Problem requirements:
Check the lines of the listing below for the word "Roadster", and state only how many have it.

Material for this exercise:
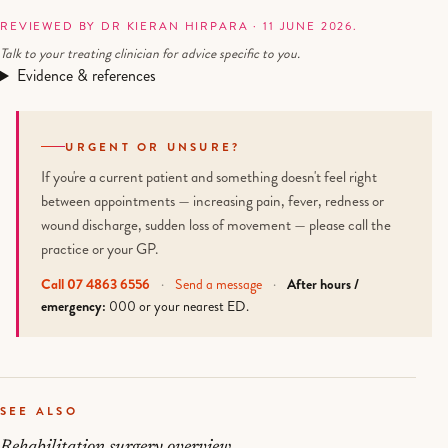
REVIEWED BY DR KIERAN HIRPARA · 11 JUNE 2026.
Talk to your treating clinician for advice specific to you.
Evidence & references
URGENT OR UNSURE?
If you're a current patient and something doesn't feel right
between appointments — increasing pain, fever, redness or
wound discharge, sudden loss of movement — please call the
practice or your GP.
Call 07 4863 6556
·
Send a message
·
After hours /
emergency:
000 or your nearest ED.
SEE ALSO
Rehabilitation surgery overview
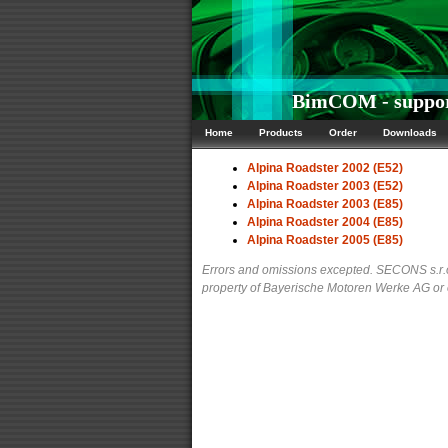
BimCOM - support
Home
Products
Order
Downloads
Alpina Roadster 2002 (E52)
Alpina Roadster 2003 (E52)
Alpina Roadster 2003 (E85)
Alpina Roadster 2004 (E85)
Alpina Roadster 2005 (E85)
Errors and omissions excepted. SECONS s.r.o.
property of Bayerische Motoren Werke AG or ot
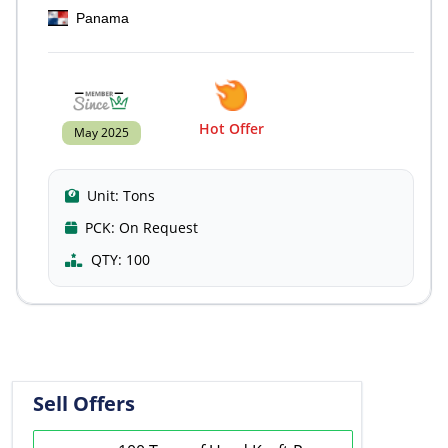
Panama
Hot Offer
May 2025
Unit:
Tons
PCK:
On Request
QTY:
100
Sell Offers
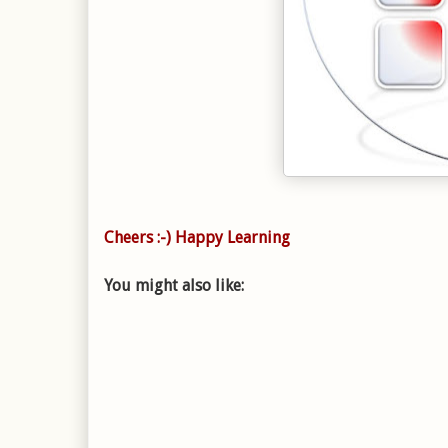
Cheers :-) Happy Learning
You might also like:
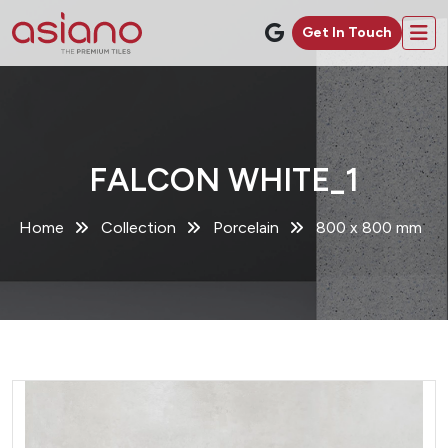
Get In Touch
FALCON WHITE_1
Home
Collection
Porcelain
800 x 800 mm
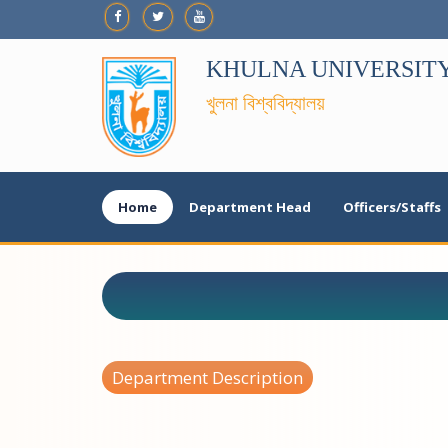
KHULNA UNIVERSIT
খুলনা বিশ্ববিদ্যালয়
Home
Department Head
Officers/Staffs
Department Description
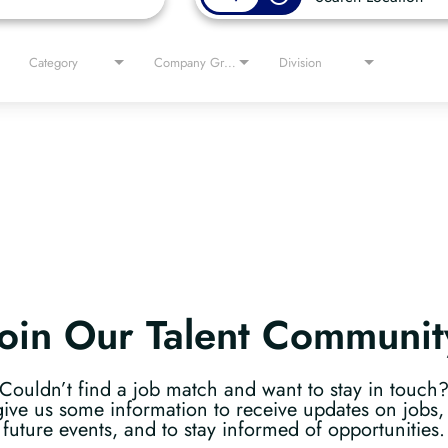
Category
Company Group
Division
Join Our Talent Communit
Couldn’t find a job match and want to stay in touch
give us some information to receive updates on jobs, 
future events, and to stay informed of opportunities.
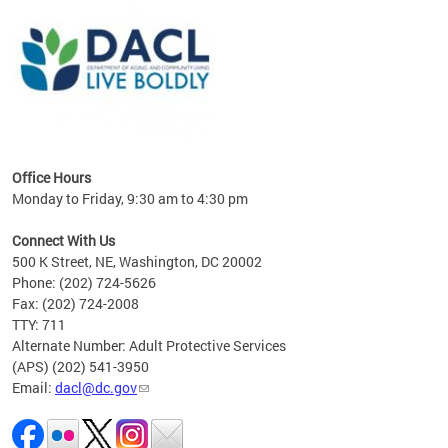
ing
gton,
Office Hours
Monday to Friday, 9:30 am to 4:30 pm
Connect With Us
500 K Street, NE, Washington, DC 20002
Phone: (202) 724-5626
Fax: (202) 724-2008
TTY: 711
Alternate Number: Adult Protective Services
(APS) (202) 541-3950
Email:
dacl@dc.gov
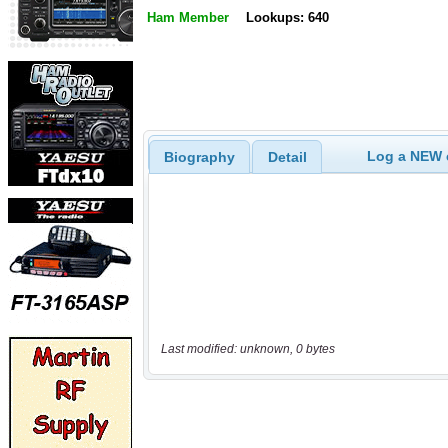
Ham Member
Lookups: 640
Log a NEW c
Biography
Detail
Last modified: unknown, 0 bytes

Solution:
5